(Data items)
▶

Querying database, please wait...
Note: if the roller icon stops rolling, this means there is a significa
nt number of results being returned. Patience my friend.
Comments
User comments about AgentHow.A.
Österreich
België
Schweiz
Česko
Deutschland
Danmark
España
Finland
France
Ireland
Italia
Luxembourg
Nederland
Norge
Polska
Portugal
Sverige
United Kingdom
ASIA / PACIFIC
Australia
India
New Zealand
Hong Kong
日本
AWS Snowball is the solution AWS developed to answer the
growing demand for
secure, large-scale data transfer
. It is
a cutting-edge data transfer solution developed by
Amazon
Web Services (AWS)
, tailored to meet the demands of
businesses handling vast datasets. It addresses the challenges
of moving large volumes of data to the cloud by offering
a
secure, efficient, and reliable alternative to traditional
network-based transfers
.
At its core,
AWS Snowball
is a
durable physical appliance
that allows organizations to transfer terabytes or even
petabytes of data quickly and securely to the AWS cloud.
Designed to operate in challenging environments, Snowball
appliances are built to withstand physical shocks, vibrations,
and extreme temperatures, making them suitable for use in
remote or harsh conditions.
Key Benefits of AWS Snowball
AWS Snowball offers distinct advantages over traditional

◀
▶

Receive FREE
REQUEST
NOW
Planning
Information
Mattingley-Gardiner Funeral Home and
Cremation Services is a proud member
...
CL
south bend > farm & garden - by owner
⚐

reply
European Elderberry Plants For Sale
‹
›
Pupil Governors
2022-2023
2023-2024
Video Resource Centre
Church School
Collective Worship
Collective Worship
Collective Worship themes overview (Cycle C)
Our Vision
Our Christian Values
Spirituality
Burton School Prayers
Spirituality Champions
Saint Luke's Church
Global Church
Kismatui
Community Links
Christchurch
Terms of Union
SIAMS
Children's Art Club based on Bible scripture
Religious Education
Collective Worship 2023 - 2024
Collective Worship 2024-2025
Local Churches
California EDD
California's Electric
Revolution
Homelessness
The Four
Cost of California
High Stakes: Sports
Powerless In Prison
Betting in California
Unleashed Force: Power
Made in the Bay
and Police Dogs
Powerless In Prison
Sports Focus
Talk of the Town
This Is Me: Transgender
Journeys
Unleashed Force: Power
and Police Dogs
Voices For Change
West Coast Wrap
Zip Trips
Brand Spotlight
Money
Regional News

◀

(WHAT THIS TASK INVOLVES):
From the entries above, give again exactly the lines running from the line with "Voices For Change" to the line with "Regional News"; include both of those lines.

(COMPLETED EXERCISE):
Voices For Change
West Coast Wrap
Zip Trips
Brand Spotlight
Money
Regional News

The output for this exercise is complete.